(WHAT IS EXPECTED)
In the records below, count every line that includes the word "اللہ". Provide the total alone.

(DATA TO USE)
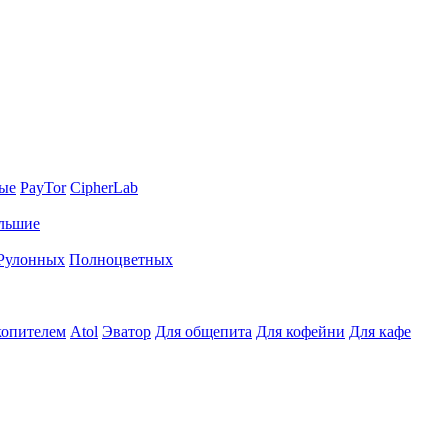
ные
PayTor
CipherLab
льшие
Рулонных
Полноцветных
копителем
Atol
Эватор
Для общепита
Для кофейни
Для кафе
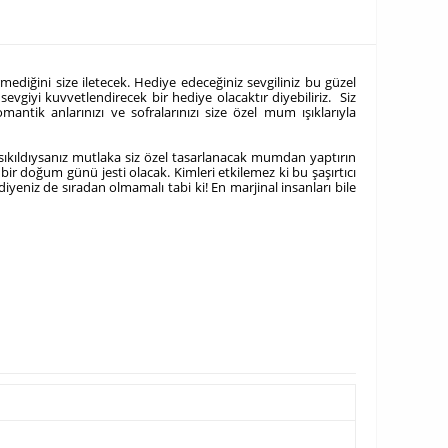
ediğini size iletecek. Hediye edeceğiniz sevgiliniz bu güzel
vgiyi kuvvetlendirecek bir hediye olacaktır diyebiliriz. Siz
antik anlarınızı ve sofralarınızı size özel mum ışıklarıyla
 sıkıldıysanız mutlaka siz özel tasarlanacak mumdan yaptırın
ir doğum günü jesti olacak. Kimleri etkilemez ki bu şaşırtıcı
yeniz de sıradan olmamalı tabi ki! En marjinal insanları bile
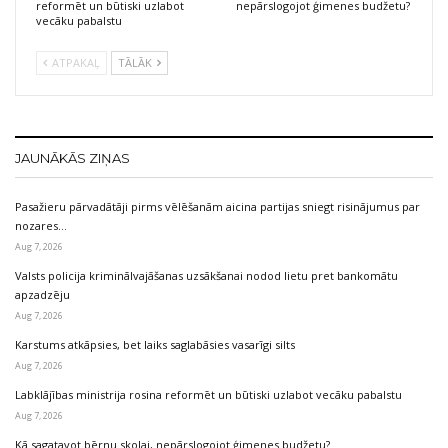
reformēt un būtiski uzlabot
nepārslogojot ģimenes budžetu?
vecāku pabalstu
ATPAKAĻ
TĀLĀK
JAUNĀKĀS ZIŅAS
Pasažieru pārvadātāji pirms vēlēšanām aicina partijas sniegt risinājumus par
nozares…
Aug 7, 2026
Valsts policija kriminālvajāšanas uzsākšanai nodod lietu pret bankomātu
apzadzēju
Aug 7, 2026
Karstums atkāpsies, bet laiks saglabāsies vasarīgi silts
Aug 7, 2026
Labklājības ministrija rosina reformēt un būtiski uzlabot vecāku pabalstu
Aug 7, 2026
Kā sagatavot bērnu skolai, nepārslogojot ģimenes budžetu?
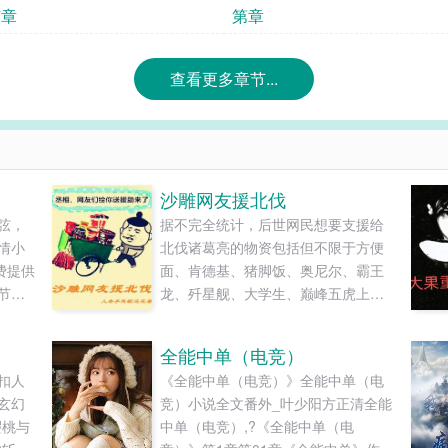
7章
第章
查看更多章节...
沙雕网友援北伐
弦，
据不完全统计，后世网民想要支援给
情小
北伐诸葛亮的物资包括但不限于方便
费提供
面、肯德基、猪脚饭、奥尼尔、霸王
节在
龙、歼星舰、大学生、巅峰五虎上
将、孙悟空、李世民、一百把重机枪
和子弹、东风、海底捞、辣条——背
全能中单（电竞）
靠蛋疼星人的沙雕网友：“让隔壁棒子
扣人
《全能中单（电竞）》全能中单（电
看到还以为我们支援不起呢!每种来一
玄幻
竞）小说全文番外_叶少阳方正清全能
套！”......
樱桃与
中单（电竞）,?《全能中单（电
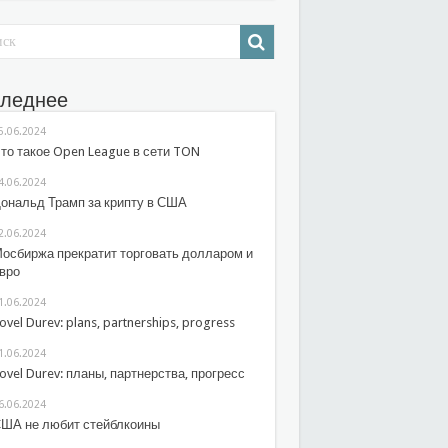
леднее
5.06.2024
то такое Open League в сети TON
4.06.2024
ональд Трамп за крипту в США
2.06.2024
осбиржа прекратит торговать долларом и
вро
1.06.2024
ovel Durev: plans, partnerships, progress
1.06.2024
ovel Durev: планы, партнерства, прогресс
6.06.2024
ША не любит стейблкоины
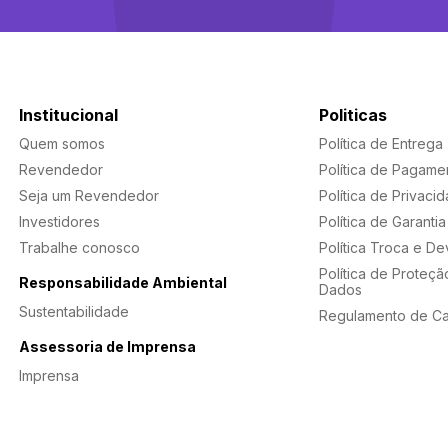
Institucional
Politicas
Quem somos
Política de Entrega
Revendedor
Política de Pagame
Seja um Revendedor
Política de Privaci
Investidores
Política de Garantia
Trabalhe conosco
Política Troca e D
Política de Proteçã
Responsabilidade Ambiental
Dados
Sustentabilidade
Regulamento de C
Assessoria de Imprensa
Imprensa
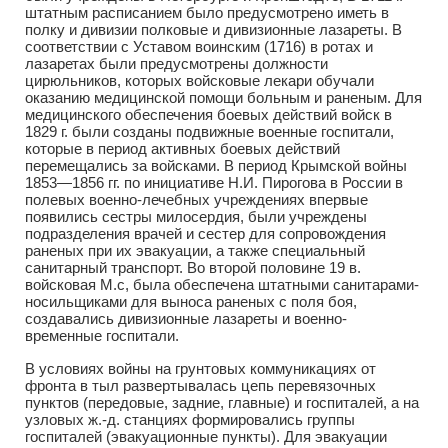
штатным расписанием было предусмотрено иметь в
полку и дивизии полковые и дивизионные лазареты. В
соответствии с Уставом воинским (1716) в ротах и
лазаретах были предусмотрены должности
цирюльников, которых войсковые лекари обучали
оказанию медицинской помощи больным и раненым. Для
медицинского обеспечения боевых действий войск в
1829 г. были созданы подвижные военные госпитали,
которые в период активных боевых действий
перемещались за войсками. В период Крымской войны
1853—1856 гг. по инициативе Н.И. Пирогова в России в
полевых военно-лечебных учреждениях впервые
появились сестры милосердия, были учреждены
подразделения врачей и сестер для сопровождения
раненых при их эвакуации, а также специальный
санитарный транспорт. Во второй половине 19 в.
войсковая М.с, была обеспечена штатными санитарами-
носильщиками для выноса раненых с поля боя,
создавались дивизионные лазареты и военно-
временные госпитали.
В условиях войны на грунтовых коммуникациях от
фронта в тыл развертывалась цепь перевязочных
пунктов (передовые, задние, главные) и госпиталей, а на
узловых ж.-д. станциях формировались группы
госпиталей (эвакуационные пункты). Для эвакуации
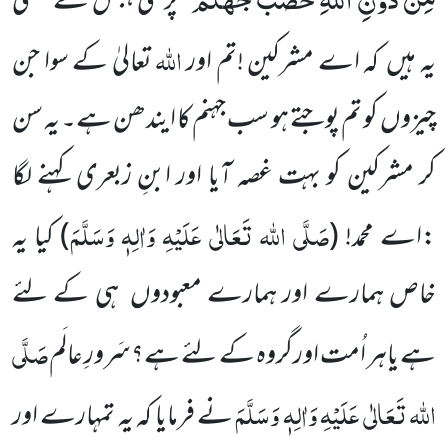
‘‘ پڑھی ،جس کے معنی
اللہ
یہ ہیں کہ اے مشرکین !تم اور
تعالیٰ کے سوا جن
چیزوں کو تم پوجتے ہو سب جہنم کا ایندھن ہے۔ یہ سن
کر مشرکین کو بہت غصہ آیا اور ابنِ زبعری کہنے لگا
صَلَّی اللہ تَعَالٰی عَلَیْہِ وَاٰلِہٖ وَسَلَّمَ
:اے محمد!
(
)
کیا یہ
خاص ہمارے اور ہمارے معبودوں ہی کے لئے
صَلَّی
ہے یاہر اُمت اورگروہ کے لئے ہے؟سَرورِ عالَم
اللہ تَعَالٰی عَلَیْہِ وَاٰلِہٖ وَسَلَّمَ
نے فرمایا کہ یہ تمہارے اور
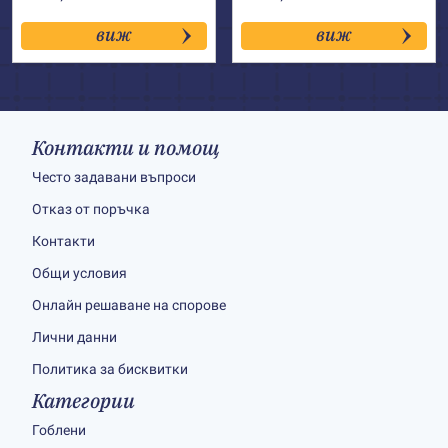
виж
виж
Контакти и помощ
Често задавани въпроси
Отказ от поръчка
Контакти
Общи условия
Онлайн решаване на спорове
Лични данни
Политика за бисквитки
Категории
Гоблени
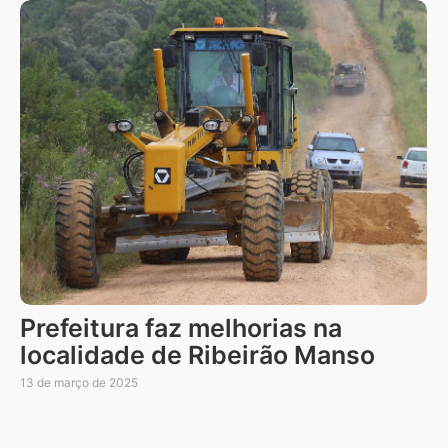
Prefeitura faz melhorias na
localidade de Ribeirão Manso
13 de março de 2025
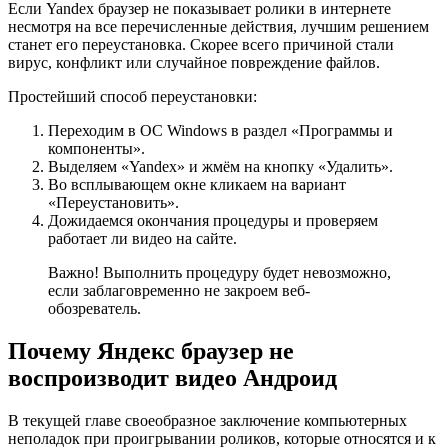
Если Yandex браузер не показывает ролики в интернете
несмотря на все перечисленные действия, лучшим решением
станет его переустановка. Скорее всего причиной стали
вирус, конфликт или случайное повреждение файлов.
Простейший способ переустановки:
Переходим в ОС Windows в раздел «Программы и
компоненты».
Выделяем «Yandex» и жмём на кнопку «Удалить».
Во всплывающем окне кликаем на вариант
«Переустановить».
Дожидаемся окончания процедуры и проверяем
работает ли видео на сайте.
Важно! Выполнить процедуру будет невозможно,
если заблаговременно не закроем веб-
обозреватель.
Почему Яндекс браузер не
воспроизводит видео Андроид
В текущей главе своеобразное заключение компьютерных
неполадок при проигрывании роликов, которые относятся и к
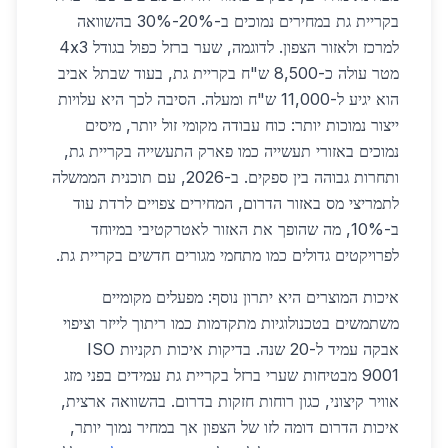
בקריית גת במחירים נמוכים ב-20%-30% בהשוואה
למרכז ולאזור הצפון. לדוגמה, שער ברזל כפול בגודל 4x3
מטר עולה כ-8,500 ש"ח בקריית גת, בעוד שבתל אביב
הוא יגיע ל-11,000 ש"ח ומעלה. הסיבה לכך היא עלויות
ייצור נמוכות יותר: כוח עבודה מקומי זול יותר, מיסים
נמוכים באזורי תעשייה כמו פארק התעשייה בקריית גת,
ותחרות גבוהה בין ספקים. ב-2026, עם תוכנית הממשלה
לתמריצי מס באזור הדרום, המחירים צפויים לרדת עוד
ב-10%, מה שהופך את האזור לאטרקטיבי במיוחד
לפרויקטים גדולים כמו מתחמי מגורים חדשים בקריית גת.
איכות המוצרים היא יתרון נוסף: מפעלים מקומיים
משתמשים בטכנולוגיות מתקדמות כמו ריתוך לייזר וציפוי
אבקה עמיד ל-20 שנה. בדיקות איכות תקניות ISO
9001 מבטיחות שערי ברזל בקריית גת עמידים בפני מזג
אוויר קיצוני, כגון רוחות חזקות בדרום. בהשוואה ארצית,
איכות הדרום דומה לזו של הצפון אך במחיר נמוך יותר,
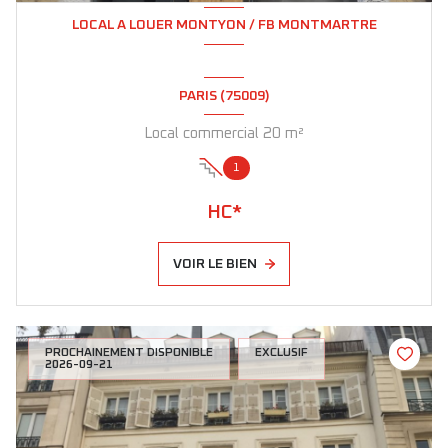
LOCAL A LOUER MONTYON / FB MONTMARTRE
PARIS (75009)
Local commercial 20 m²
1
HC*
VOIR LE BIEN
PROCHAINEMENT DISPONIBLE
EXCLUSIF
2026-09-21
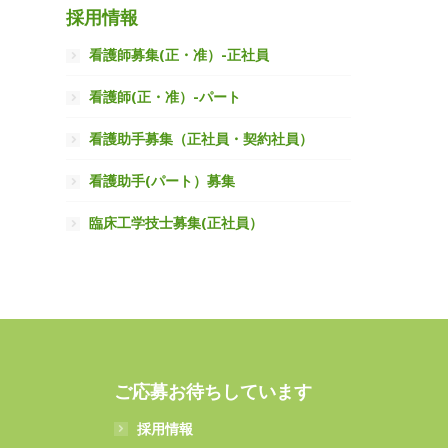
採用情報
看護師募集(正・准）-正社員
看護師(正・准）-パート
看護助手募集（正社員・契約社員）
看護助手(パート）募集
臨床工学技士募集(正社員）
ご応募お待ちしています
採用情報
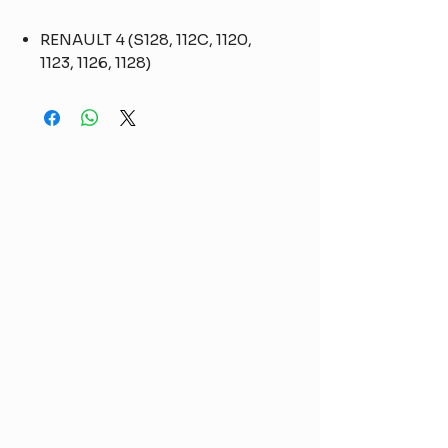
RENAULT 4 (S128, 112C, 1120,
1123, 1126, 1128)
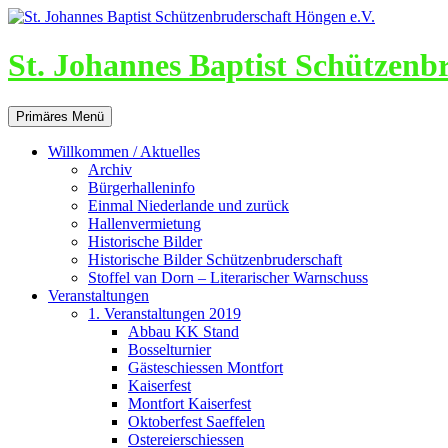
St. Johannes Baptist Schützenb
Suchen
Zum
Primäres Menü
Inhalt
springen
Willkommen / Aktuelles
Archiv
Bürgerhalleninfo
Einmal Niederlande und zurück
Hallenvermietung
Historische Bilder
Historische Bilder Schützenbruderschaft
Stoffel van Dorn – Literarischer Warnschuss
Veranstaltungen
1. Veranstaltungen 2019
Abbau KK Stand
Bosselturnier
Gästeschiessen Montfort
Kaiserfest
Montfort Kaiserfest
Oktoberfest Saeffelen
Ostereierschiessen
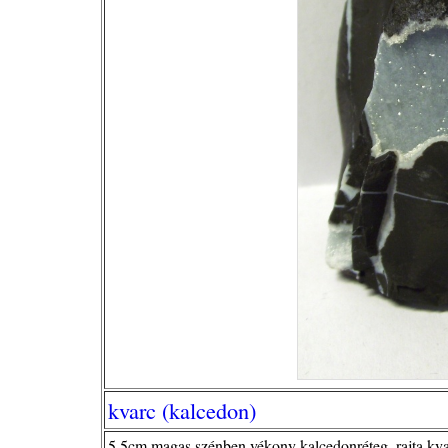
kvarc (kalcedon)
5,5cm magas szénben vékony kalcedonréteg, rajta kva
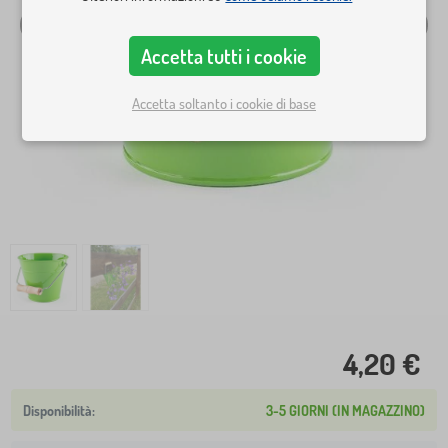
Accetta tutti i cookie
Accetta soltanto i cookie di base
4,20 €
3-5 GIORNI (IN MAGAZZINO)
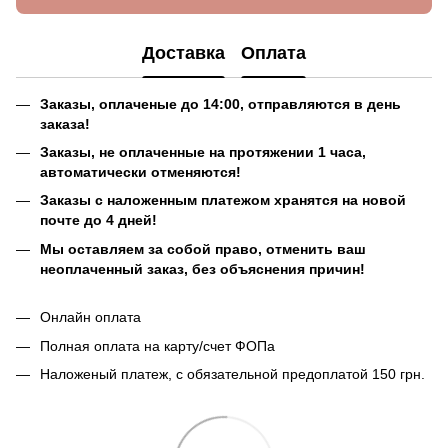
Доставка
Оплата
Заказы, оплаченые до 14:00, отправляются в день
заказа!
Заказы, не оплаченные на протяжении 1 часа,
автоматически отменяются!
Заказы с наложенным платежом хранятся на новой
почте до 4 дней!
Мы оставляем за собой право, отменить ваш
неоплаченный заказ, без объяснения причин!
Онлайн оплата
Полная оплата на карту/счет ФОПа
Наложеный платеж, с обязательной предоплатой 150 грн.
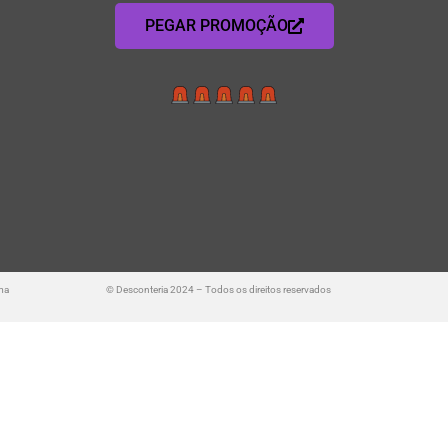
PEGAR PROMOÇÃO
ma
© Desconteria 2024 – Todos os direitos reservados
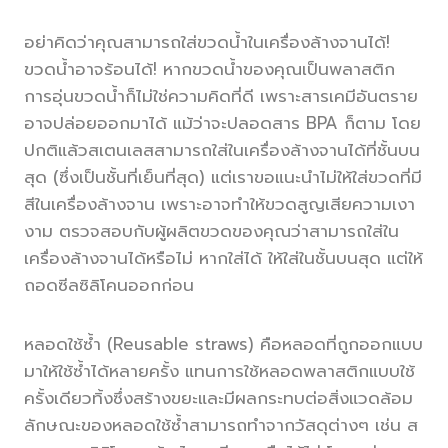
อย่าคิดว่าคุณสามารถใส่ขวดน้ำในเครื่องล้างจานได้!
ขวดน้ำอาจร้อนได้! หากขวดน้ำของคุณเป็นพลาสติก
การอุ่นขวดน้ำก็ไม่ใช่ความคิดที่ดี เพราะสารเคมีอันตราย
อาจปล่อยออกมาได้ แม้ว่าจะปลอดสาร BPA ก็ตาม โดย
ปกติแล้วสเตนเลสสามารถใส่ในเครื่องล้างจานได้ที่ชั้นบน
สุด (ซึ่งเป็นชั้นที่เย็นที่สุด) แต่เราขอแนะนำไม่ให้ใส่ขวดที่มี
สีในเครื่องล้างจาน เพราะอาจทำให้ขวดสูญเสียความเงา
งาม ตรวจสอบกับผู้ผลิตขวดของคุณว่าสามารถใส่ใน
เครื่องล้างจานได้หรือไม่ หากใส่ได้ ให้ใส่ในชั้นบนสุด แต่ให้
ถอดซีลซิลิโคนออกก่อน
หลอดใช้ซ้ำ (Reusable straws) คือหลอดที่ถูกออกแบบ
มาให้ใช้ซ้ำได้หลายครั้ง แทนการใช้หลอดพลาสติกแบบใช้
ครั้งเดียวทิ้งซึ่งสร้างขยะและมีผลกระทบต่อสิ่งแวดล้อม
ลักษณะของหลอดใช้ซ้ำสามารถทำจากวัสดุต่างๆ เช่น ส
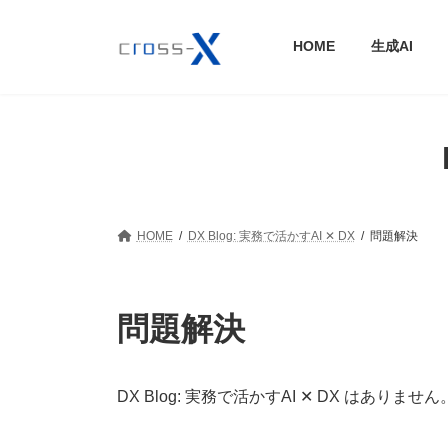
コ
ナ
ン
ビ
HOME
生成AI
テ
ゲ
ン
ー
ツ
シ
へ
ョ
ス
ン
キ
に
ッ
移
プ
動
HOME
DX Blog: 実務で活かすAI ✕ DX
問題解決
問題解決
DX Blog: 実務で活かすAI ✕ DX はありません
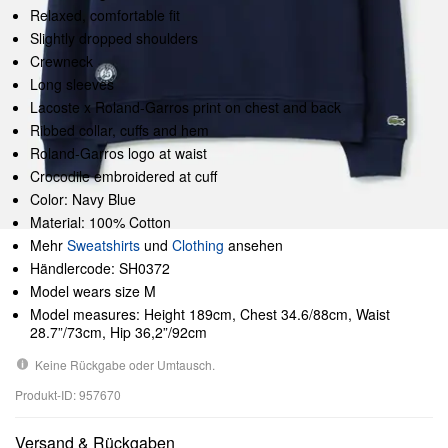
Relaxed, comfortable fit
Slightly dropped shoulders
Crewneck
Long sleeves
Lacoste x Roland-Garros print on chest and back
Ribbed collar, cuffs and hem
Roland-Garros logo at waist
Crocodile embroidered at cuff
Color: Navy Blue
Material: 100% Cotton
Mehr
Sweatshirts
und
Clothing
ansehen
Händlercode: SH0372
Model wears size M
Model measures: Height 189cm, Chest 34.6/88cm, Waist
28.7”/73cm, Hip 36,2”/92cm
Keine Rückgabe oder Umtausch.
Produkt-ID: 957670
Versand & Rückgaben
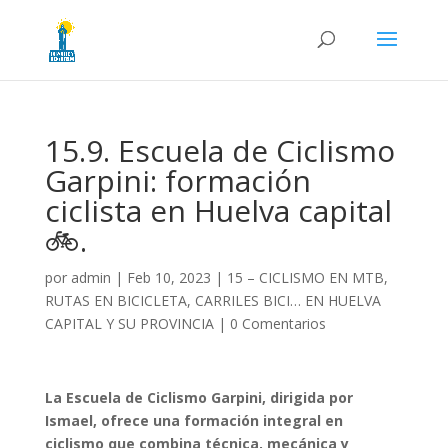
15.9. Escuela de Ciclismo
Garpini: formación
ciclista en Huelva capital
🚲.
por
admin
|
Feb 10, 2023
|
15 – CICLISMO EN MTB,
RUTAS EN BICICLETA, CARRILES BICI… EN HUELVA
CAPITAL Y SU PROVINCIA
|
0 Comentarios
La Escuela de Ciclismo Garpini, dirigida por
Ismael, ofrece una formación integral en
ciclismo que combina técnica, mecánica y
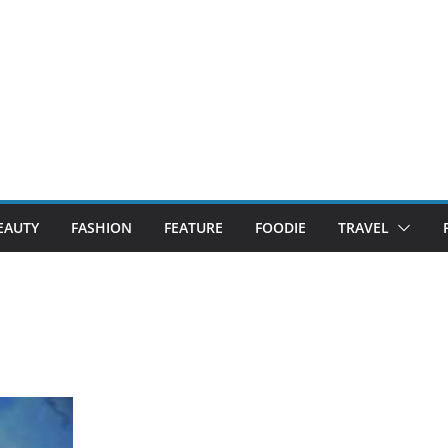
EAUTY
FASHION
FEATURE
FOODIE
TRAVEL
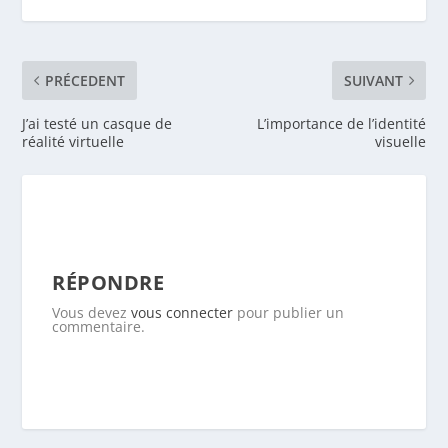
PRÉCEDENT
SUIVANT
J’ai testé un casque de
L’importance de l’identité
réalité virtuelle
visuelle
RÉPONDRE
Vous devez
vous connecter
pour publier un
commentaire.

(SOLUTION TO THIS TASK)
3